:: Supplied data ::

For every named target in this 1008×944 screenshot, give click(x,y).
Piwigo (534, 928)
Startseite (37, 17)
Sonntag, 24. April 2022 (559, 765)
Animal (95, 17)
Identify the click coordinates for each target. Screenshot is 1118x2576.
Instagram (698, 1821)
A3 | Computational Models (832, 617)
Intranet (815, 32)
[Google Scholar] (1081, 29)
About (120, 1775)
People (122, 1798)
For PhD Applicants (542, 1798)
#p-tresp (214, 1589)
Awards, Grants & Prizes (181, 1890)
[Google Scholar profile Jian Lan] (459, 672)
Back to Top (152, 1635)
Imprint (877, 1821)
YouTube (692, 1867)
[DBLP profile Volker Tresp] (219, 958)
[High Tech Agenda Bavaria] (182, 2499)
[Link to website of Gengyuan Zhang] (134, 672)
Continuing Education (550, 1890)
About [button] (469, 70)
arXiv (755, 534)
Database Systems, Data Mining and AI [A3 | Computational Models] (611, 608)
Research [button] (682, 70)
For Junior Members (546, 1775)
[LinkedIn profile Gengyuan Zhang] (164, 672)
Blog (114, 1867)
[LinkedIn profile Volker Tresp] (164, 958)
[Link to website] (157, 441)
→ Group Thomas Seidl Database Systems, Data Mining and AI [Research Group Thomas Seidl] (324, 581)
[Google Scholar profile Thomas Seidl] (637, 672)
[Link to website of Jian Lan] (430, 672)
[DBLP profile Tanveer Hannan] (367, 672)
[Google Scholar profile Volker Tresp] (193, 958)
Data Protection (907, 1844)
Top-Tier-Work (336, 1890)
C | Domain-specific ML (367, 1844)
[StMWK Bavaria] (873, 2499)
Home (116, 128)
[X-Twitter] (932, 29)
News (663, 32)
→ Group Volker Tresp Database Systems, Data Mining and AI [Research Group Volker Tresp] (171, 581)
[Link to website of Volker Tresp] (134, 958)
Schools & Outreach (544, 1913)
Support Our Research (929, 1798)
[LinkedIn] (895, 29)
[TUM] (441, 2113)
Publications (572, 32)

:::

# Work to complete:
Count every line in the listing that holds the word "DBLP". Report the count and nothing else.

# Solution for this problem:
2